Once you get a telescope, to put it to good use you'll need a detailed, large-scale sky atlas (set of charts). The standards are the little Pocket Sky Atlas, which shows stars to magnitude 7.6; the larger and deeper Sky Atlas 2000.0 (stars to magnitude 8.5); and once you know your way around, the even larger Uranometria 2000.0 (stars to magnitude 9.75). And read how to use sky charts with a telescope.
The Pocket Sky Atlas
plots 30,796 stars to magnitude 7.6 which may sound like a lot, but that's less than one star in an entire telescopic field of view, on average. By comparison, Sky Atlas 2000.0
plots 81,312 stars to magnitude 8.5, typically one or two stars per telescopic field. Both atlases include many hundreds of deep-sky targets galaxies, star clusters, and nebulae to hunt among the stars.
You'll also want a good deep-sky guidebook, such as Sue French's Deep-Sky Wonders collection (which includes its own charts), Sky Atlas 2000.0 Companion by Strong and Sinnott, the bigger Night Sky Observer's Guide by Kepple and Sanner, or the beloved if dated Burnham's Celestial Handbook.
Can a computerized telescope replace charts? Not for beginners, I don't think, and not on mounts and tripods that are less than top-quality mechanically (able to point with better than 0.2° repeatability, which means heavy and expensive). As Terence Dickinson and Alan Dyer say in their invaluable Backyard Astronomer's Guide, "A full appreciation of the universe cannot come without developing the skills to find things in the sky and understanding how the sky works. This knowledge comes only by spending time under the stars with star maps in hand."
This Week's Planet Roundup
Mercury and Saturn are hidden in the glare of the Sun.
Jupiter is nearly stationary all week with respect to the surrounding stars of Gemini. Jupiter and Gemini come up into good view about a half hour earlier each week as the season proceeds.

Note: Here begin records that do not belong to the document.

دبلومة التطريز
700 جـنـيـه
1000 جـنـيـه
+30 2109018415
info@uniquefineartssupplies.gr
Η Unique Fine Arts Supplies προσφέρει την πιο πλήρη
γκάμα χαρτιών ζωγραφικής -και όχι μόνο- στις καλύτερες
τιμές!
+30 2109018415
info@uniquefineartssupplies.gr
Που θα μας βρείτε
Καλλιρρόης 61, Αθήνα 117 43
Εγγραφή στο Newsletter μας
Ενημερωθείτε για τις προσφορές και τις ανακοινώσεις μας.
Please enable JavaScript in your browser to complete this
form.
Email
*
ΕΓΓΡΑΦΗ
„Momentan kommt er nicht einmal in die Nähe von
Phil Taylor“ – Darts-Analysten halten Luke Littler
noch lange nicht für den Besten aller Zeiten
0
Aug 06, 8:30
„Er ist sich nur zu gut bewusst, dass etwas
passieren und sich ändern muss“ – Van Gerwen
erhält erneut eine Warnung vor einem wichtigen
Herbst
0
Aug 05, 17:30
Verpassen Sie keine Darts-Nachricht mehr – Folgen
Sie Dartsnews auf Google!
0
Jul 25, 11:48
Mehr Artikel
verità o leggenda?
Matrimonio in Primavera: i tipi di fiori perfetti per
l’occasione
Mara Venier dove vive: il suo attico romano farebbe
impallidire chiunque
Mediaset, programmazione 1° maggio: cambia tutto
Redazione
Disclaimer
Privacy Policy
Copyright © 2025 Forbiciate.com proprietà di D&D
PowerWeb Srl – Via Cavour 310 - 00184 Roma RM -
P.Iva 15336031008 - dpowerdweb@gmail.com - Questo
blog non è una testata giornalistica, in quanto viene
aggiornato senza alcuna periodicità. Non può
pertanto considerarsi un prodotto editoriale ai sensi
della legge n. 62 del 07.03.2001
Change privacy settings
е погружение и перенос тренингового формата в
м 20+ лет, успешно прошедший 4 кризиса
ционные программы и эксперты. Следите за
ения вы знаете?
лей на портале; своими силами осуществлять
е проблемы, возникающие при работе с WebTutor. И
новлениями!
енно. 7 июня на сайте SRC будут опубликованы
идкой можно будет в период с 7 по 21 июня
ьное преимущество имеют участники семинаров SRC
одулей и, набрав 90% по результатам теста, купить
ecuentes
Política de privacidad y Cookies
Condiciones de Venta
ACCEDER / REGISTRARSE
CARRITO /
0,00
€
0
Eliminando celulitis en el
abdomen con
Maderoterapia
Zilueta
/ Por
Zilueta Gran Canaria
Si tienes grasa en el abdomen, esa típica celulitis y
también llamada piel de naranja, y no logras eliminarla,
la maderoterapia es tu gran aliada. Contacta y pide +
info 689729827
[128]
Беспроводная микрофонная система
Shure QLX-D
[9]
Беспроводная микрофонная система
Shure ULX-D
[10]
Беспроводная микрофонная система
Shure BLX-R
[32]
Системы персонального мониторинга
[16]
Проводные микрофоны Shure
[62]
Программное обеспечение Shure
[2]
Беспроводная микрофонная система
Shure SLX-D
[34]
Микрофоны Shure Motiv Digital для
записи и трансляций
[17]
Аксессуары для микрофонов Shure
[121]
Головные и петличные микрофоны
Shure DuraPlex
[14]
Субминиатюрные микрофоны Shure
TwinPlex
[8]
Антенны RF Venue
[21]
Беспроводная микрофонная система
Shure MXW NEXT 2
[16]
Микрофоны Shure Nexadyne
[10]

Venus (magnitude –4.5) shines brightly in the southwest during dusk. It sets nearly an hour after dark now. In a telescope, Venus has waned to appear a trace less than half-lit.

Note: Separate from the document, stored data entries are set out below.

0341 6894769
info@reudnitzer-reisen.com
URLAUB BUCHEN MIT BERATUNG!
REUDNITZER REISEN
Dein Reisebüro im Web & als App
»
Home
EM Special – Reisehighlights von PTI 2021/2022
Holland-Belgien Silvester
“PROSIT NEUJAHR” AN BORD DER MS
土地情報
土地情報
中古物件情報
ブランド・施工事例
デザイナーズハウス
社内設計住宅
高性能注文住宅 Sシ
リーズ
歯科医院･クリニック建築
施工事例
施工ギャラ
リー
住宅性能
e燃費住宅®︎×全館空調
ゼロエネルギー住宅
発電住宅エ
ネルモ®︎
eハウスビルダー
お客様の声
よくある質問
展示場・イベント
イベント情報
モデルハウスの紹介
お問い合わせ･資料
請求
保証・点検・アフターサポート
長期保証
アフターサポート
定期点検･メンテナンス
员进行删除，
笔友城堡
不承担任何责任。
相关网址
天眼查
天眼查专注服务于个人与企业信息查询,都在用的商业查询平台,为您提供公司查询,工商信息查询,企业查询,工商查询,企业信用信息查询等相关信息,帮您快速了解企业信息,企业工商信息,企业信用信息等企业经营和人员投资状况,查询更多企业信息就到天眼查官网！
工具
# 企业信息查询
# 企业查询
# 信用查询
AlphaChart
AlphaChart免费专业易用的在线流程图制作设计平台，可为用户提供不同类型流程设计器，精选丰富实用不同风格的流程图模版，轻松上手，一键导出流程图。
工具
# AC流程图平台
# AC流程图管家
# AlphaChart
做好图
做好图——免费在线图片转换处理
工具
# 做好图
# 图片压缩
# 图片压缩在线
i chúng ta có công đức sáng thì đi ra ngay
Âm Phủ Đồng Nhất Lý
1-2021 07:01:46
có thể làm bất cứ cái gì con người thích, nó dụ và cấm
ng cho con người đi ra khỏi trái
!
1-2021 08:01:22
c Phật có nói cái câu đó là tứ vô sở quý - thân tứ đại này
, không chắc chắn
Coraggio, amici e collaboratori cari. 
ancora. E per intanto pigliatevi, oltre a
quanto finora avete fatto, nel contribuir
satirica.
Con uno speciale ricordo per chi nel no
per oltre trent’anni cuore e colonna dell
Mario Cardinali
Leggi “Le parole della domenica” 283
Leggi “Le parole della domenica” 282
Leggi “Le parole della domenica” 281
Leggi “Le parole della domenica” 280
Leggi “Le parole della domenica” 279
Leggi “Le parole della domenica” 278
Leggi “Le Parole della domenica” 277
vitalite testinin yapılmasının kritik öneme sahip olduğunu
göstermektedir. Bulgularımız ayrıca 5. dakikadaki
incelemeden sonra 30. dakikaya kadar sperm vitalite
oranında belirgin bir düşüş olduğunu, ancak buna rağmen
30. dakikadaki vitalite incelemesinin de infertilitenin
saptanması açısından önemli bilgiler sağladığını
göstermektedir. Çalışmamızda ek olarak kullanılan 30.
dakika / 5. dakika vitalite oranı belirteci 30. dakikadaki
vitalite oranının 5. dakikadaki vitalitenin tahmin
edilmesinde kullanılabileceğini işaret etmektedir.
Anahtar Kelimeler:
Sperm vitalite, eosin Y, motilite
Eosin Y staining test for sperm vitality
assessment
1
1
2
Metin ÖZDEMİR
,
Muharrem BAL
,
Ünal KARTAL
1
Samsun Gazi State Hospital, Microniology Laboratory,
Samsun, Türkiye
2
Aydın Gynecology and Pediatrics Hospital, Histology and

Mars (magnitude 1.5, in Leo) rises around 1 or 2 a.m. standard time. It's moving eastward against the background stars, pulling farther away down from Regulus. By dawn, Mars and Regulus are high in the south.

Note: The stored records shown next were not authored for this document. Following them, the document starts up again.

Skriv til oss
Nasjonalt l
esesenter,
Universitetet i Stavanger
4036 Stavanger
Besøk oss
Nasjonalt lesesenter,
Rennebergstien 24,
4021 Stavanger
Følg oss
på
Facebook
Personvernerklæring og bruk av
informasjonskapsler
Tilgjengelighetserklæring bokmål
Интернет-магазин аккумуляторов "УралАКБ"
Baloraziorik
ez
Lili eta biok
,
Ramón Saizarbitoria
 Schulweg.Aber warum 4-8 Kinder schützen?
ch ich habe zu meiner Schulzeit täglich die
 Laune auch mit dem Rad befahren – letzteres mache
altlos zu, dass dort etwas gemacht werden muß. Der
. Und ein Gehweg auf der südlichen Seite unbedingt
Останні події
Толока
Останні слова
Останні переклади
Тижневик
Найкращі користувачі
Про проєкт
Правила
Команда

Comet ISON is below Mars, in the hind feet of Leo, before the first light of dawn. But it's still a faint telescopic target at about 9th magnitude. Use the finder chart for it in the November Sky & Telescope, page 50.
Jupiter (magnitude –2.4, in Gemini) rises in the east-northeast around 9 or 10 p.m. standard time and blazes high in the south before dawn. Left of it after it rises are Castor and Pollux. In a telescope Jupiter has grown to 41 arcseconds wide, as it heads toward its January 5th opposition.
Uranus (magnitude 5.7, in Pisces) and Neptune (magnitude 7.9, in Aquarius) are high in the southeast and south, respectively, in early evening. Finder charts for Uranus and Neptune. See also the October Sky & Telescope, page 50.
All descriptions that relate to your horizon including the words up, down, right, and left are written for the world's mid-northern latitudes. Descriptions that also depend on longitude (mainly Moon positions) are for North America. Eastern Daylight Time (EDT) equals Universal Time (also known as UT, UTC, or GMT) minus 4 hours. Eastern Standard Time (EST) is UT minus 5 hours.